| TASK GOAL |
Would you return every entry below exactly as written, without its images?

--- RECORDS FOR THE TASK ---

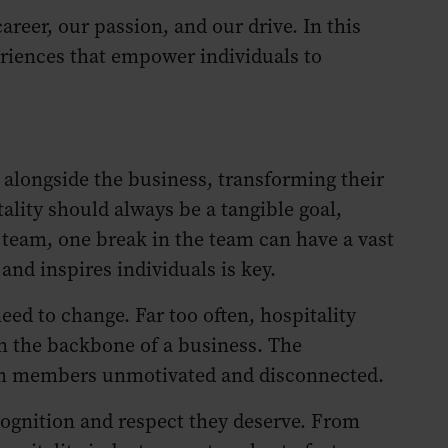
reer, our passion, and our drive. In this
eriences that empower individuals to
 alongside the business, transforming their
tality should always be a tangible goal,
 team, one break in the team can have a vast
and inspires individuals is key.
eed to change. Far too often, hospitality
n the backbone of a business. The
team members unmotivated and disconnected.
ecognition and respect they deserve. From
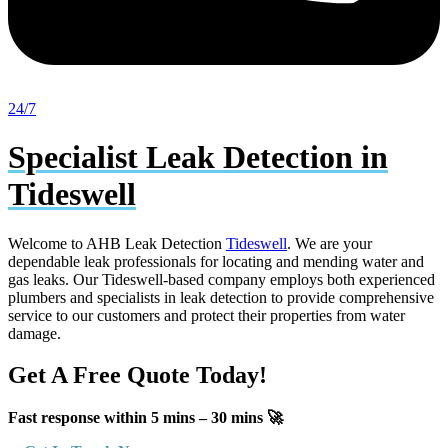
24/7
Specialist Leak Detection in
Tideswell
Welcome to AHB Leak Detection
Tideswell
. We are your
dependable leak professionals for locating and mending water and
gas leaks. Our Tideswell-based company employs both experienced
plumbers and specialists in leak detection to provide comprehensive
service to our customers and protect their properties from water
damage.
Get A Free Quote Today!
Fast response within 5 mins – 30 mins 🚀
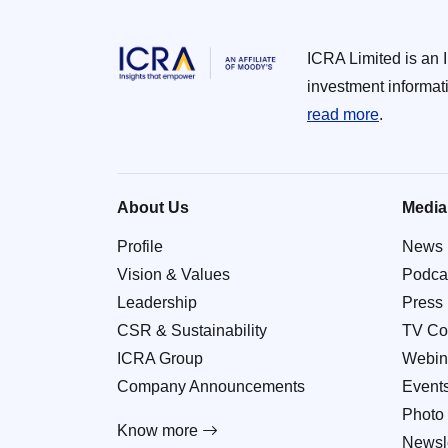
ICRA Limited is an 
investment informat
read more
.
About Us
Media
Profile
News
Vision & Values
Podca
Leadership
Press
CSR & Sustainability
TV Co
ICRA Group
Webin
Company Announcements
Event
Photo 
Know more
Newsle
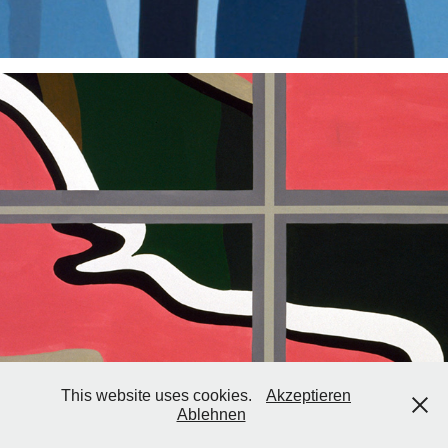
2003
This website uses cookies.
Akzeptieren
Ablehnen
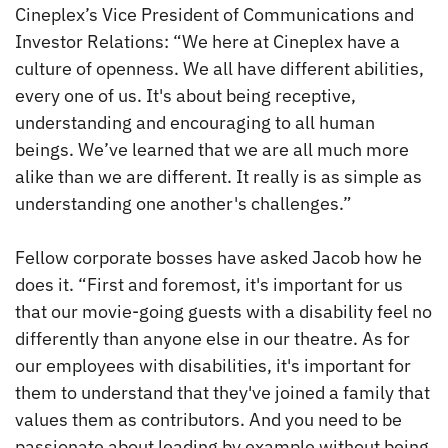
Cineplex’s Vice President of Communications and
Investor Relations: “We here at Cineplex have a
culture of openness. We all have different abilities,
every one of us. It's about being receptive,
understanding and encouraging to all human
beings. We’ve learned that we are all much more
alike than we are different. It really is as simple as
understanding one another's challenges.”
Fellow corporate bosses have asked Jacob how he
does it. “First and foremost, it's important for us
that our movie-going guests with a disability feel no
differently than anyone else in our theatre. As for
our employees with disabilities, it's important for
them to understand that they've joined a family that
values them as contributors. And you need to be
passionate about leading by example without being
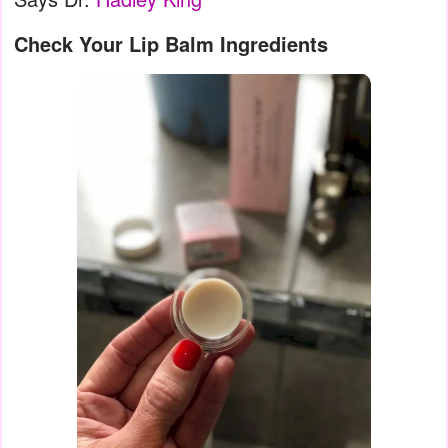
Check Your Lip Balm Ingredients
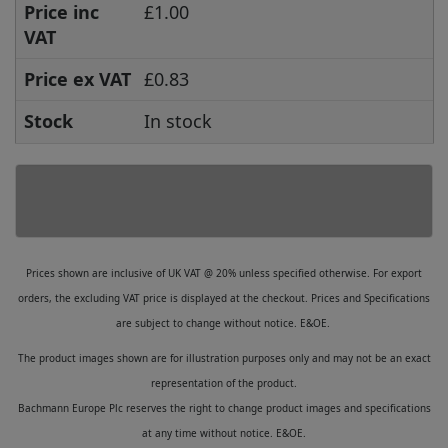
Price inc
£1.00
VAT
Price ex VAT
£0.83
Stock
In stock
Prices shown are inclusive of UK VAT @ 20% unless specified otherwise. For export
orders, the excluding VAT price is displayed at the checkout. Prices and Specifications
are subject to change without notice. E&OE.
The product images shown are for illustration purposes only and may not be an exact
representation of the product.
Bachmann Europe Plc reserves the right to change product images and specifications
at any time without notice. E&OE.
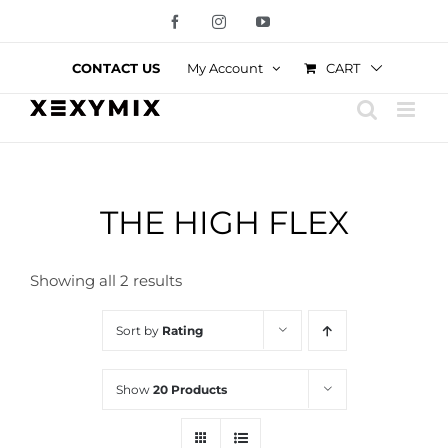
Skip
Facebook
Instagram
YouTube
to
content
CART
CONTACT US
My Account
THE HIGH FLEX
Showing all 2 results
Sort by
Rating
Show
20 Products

---

| ANSWER TO THE EXERCISE |
reer, our passion, and our drive. In this
eriences that empower individuals to
 alongside the business, transforming their
tality should always be a tangible goal,
 team, one break in the team can have a vast
and inspires individuals is key.
eed to change. Far too often, hospitality
n the backbone of a business. The
team members unmotivated and disconnected.
ecognition and respect they deserve. From
24/7
Specialist Leak Detection in
Tideswell
Welcome to AHB Leak Detection
Tideswell
. We are your
dependable leak professionals for locating and mending water and
gas leaks. Our Tideswell-based company employs both experienced
plumbers and specialists in leak detection to provide comprehensive
service to our customers and protect their properties from water
damage.
Get A Free Quote Today!
Fast response within 5 mins – 30 mins 🚀
ICRA Limited is an 
investment informat
read more
.
About Us
Media
Profile
News
Vision & Values
Podca
Leadership
Press
CSR & Sustainability
TV Co
ICRA Group
Webin
Company Announcements
Event
Photo 
Know more
Newsle
2003
This website uses cookies.
Akzeptieren
Ablehnen
Cineplex’s Vice President of Communications and
Investor Relations: “We here at Cineplex have a
culture of openness. We all have different abilities,
every one of us. It's about being receptive,
understanding and encouraging to all human
beings. We’ve learned that we are all much more
alike than we are different. It really is as simple as
understanding one another's challenges.”
Fellow corporate bosses have asked Jacob how he
does it. “First and foremost, it's important for us
that our movie-going guests with a disability feel no
differently than anyone else in our theatre. As for
our employees with disabilities, it's important for
them to understand that they've joined a family that
values them as contributors. And you need to be
passionate about leading by example without being
Check Your Lip Balm Ingredients
Price inc
£1.00
VAT
Price ex VAT
£0.83
Stock
In stock
Prices shown are inclusive of UK VAT @ 20% unless specified otherwise. For export
orders, the excluding VAT price is displayed at the checkout. Prices and Specifications
are subject to change without notice. E&OE.
The product images shown are for illustration purposes only and may not be an exact
representation of the product.
Bachmann Europe Plc reserves the right to change product images and specifications
at any time without notice. E&OE.
Skip
Facebook
Instagram
YouTube
to
content
CART
CONTACT US
My Account
THE HIGH FLEX
Showing all 2 results
Sort by
Rating
Show
20 Products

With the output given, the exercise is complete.